How to complete this task> A single number is the answer here: the count of lines in the data below that include the word "быть".

═════ Dataset extract ═════

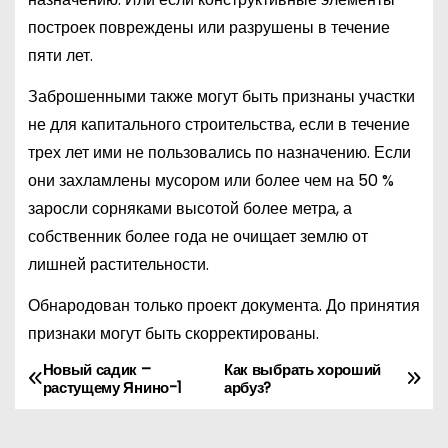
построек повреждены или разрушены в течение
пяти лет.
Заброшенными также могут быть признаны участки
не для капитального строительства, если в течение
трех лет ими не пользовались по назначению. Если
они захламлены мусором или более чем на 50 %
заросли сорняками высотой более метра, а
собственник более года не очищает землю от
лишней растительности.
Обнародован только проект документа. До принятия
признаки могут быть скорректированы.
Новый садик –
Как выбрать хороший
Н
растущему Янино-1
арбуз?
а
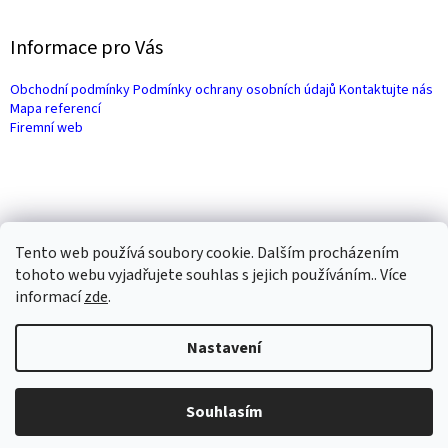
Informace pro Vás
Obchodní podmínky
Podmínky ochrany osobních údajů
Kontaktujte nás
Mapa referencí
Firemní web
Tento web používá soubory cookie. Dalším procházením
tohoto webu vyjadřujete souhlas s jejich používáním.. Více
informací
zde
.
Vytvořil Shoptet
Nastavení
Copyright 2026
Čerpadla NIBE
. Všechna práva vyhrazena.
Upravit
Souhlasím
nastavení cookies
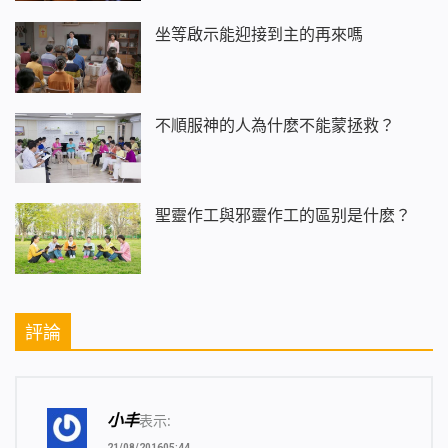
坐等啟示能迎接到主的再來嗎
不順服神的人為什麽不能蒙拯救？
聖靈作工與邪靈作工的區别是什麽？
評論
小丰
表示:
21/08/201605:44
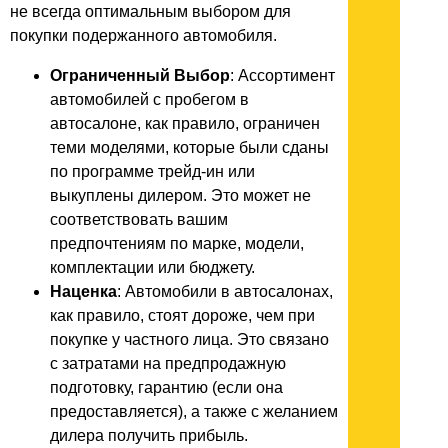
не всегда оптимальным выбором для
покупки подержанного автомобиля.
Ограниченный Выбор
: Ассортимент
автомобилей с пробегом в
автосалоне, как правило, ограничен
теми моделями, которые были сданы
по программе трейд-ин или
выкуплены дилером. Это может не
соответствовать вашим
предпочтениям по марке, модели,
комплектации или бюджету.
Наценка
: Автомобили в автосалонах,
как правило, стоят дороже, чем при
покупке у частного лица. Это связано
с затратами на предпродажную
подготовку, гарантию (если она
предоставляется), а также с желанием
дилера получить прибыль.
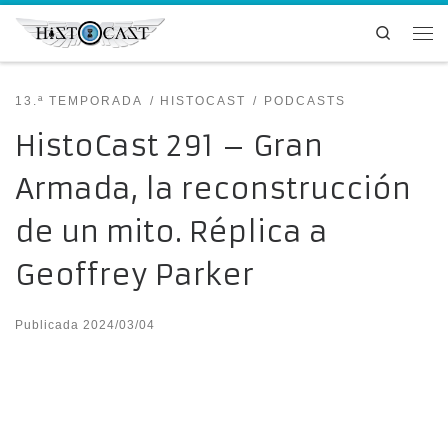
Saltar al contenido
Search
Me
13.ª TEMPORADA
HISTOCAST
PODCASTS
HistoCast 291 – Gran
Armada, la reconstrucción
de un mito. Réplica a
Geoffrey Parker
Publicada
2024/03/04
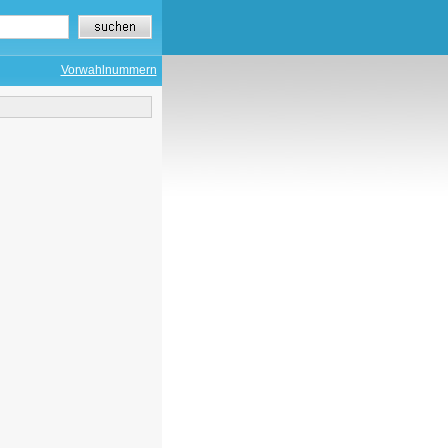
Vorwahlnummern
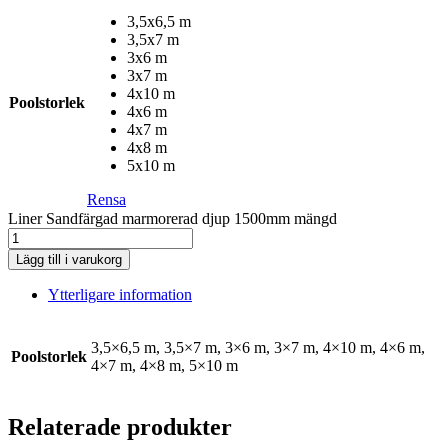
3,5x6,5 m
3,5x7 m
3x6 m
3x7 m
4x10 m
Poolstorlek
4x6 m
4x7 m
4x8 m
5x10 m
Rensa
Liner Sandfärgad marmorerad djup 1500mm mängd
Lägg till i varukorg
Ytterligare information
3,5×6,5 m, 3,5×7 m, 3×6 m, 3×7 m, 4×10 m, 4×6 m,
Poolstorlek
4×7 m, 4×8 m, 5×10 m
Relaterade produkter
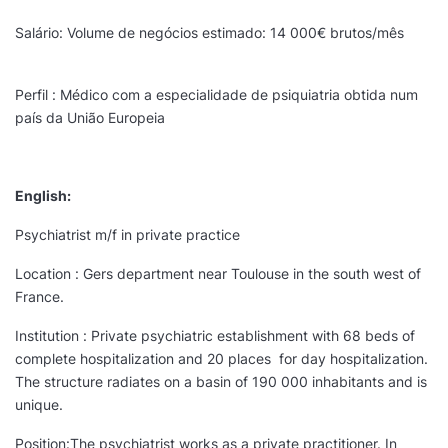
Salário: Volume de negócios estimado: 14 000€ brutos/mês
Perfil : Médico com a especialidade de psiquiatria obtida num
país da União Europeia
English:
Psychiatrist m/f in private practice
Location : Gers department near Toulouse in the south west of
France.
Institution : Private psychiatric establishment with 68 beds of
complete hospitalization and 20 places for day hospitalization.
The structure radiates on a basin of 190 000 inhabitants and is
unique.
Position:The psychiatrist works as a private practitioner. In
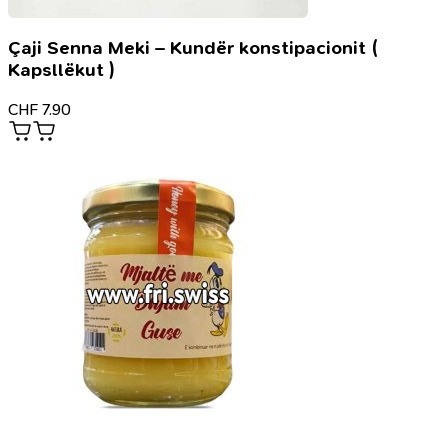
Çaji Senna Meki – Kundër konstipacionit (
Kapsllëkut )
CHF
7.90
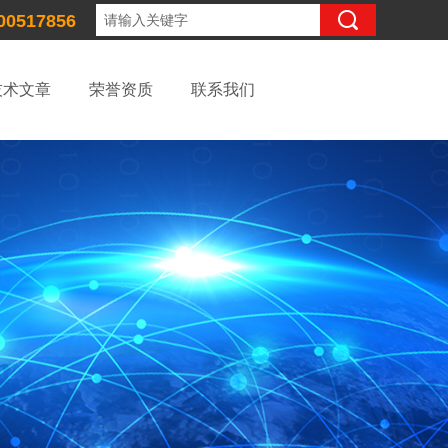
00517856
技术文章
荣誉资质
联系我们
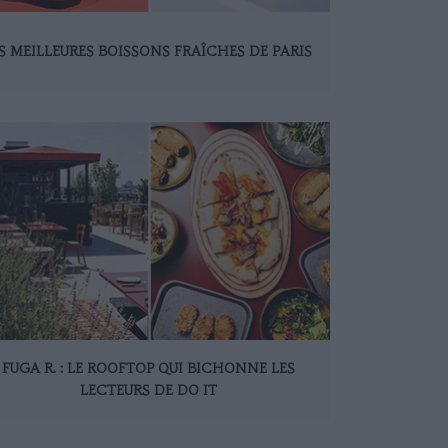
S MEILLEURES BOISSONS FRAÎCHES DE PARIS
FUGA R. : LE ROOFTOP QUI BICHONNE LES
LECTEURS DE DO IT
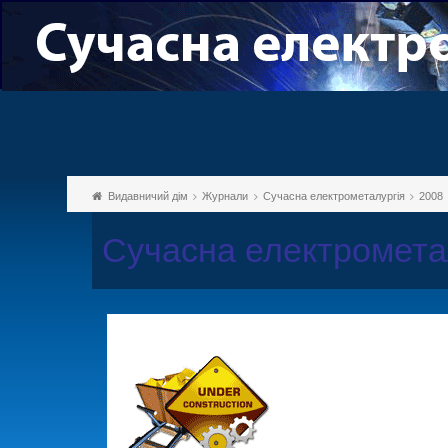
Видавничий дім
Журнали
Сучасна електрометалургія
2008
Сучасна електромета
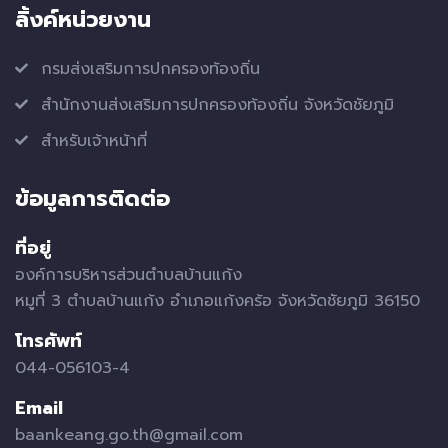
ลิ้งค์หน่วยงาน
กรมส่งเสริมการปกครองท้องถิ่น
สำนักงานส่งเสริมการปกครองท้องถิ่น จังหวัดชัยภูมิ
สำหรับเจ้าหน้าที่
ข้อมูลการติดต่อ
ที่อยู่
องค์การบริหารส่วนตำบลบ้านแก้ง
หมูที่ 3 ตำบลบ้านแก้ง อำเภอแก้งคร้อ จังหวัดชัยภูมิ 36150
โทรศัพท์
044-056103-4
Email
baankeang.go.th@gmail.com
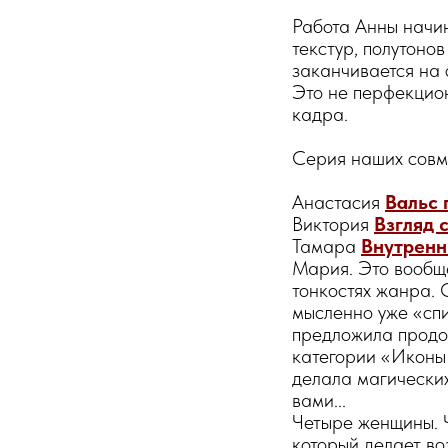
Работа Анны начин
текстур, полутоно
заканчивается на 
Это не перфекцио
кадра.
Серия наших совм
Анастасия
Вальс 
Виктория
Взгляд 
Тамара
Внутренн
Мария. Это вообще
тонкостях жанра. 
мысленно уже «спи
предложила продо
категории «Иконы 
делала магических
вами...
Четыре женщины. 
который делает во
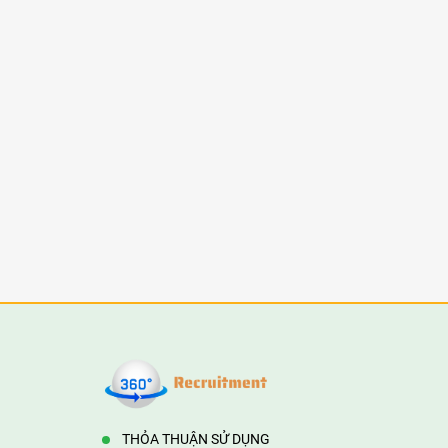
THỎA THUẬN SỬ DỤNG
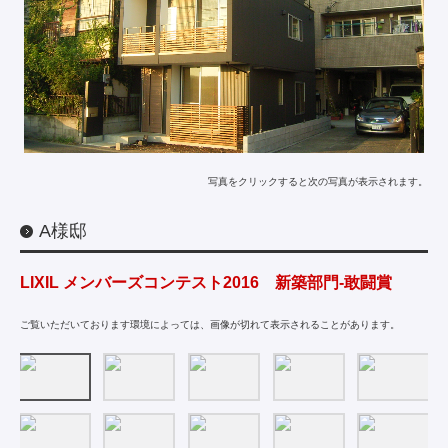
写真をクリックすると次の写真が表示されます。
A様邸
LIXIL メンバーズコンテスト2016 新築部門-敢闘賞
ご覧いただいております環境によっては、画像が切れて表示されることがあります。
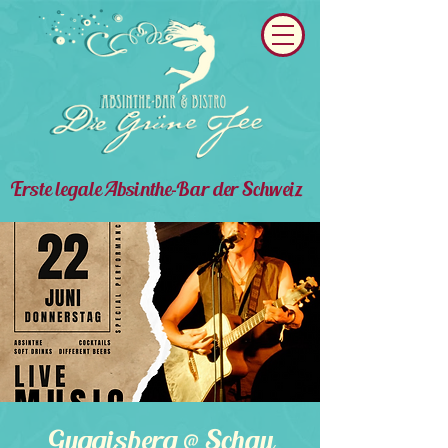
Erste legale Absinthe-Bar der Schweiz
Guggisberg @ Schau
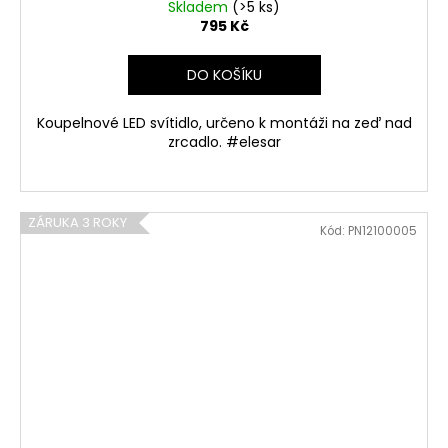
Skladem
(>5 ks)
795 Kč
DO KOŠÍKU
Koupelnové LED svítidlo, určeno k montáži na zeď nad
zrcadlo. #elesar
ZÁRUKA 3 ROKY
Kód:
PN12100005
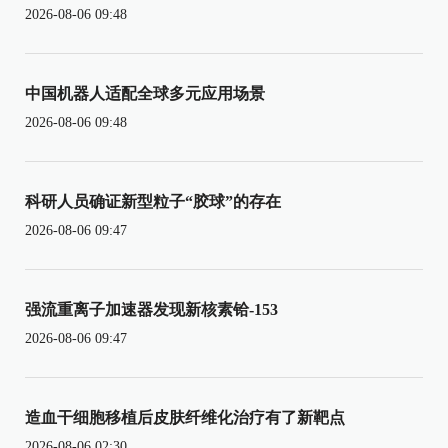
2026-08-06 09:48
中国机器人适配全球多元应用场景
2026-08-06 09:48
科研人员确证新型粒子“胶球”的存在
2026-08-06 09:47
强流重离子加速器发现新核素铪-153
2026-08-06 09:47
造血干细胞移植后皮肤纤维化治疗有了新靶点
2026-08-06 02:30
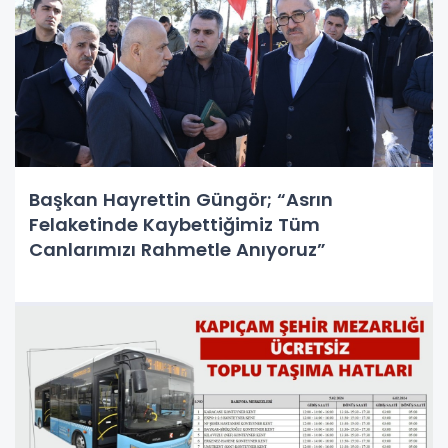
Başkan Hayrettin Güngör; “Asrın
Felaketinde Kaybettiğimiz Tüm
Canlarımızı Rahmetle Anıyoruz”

═════

Solution for this exercise> 2